Working on a project using
https://www.cs.toronto.edu/~amnih/papers/bpmf.pdf
The full bayesian treatment of probabilistic matrix factorization.
I need to dive into the weeds of some of this work, but in order to do this I need to have a clearer understanding of the following element.
$N(R_{ij}| U_i^T V_j, \alpha^{-1})$
This element appears in the paper above in equation 11, as the likelihood leading to the full posterior distribution of $p(U_i|u_i^*, \Lambda_i^*)$
Meaning that I need to turn the single variate likelihood of $R_{ij}$ into a multivariate normal over the column $U_i$ to do full posterior inference....ok...
So I begin (dropping the outside variance terms)

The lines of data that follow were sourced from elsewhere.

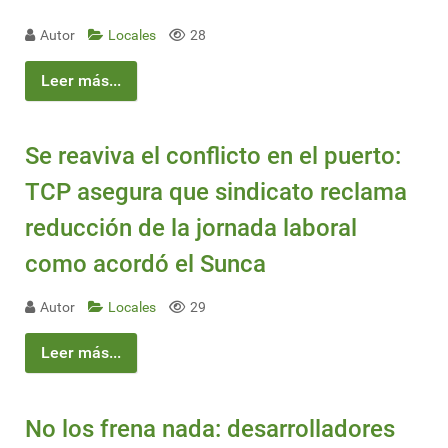
Autor
Locales
28
Leer más...
Se reaviva el conflicto en el puerto:
TCP asegura que sindicato reclama
reducción de la jornada laboral
como acordó el Sunca
Autor
Locales
29
Leer más...
No los frena nada: desarrolladores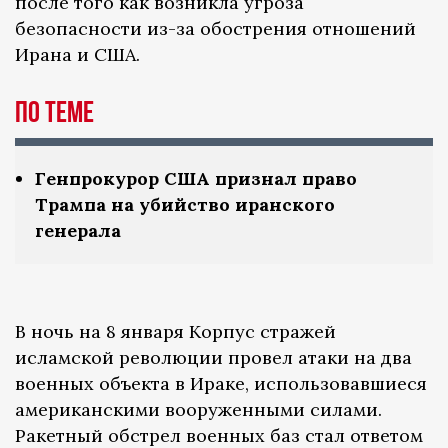
после того как возникла угроза
безопасности из-за обострения отношений
Ирана и США.
По теме
Генпрокурор США признал право
Трампа на убийство иранского
генерала
В ночь на 8 января Корпус стражей
исламской революции провел атаки на два
военных объекта в Ираке, использовавшиеся
американскими вооруженными силами.
Ракетный обстрел военных баз стал ответом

$e^{\frac{-1}{2\alpha^2}(R_{ij}-U_i^TV_j)^2}$
But now I want to get the above expression in terms of strictly the column vector $U_i$. It is not so clear to me how to do this. I have begun with expansion of terms, followed by an attempt to turn the item above into a quadratic form. I have also tried simple matrix multiplication by $AA^{-1}$ in order to get some suitable result. The math is not in the paper, but they claim that the full posterior has mean and covariance which appears in equation 12 and 13 for reference, (this might also provide intuition as to what the full multivariate normal should be simply over the likelihood).
An aside question, in equation 13: the authors write the posterior mean $\mu$ to be
$ \mu_i^* = \Lambda^{-1}(\alpha \sum [V_jR_ij]^{I_{ij}}+ \Lambda_U \mu_u) $
Where $I$ is essentially an indicator matrix. In this case we are raising a vector to the power of 0, where the product is not even naturally defined. Strange notation. I have been treating this as an element wise power raise, but even this seems strange to me. From my intuition of the posterior as is I have some suspicion that the authors mean to 0 this element when the indicator does not hit.
Anyhow if any of you stars know how to handle this, it would be greatly appreciated.